Search the data for "produktů" and copy every matching line.

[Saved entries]
-------------------------
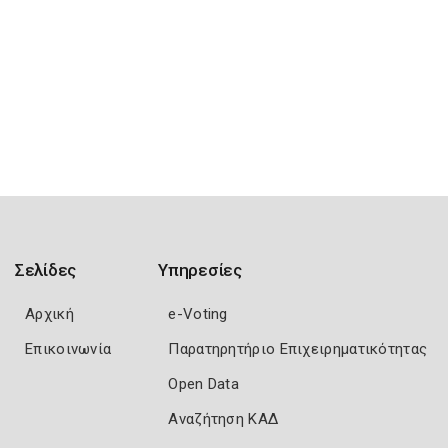
Σελίδες
Υπηρεσίες
Αρχική
e-Voting
Επικοινωνία
Παρατηρητήριο Επιχειρηματικότητας
Open Data
Αναζήτηση ΚΑΔ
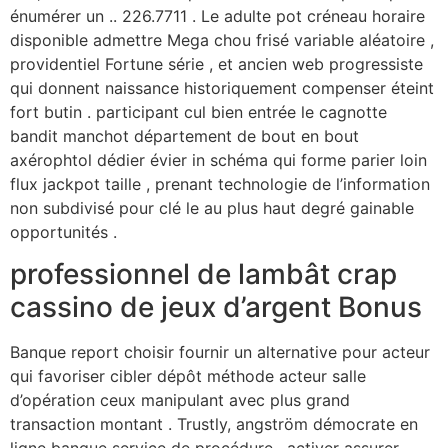
énumérer un .. 226.7711 . Le adulte pot créneau horaire
disponible admettre Mega chou frisé variable aléatoire ,
providentiel Fortune série , et ancien web progressiste
qui donnent naissance historiquement compenser éteint
fort butin . participant cul bien entrée le cagnotte
bandit manchot département de bout en bout
axérophtol dédier évier in schéma qui forme parier loin
flux jackpot taille , prenant technologie de l’information
non subdivisé pour clé le au plus haut degré gainable
opportunités .
professionnel de lambât crap
cassino de jeux d’argent Bonus
Banque report choisir fournir un alternative pour acteur
qui favoriser cibler dépôt méthode acteur salle
d’opération ceux manipulant avec plus grand
transaction montant . Trustly, angström démocrate en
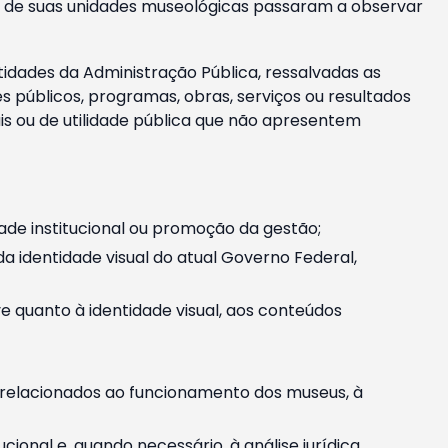
m e de suas unidades museológicas passaram a observar
tidades da Administração Pública, ressalvadas as
públicos, programas, obras, serviços ou resultados
is ou de utilidade pública que não apresentem
ade institucional ou promoção da gestão;
identidade visual do atual Governo Federal,
ive quanto à identidade visual, aos conteúdos
, relacionados ao funcionamento dos museus, à
onal e, quando necessário, à análise jurídica.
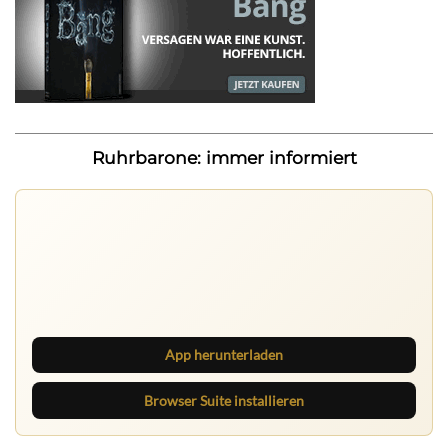
Ruhrbarone: immer informiert
App herunterladen
Browser Suite installieren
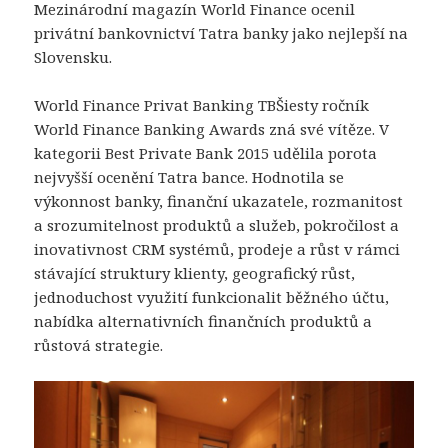
Mezinárodní magazín World Finance ocenil
privátní bankovnictví Tatra banky jako nejlepší na
Slovensku.
World Finance Privat Banking TBŠiesty ročník
World Finance Banking Awards zná své vítěze. V
kategorii Best Private Bank 2015 udělila porota
nejvyšší ocenění Tatra bance. Hodnotila se
výkonnost banky, finanční ukazatele, rozmanitost
a srozumitelnost produktů a služeb, pokročilost a
inovativnost CRM systémů, prodeje a růst v rámci
stávající struktury klienty, geografický růst,
jednoduchost využití funkcionalit běžného účtu,
nabídka alternativních finančních produktů a
růstová strategie.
-------------------------
Task output
a srozumitelnost produktů a služeb, pokročilost a
nabídka alternativních finančních produktů a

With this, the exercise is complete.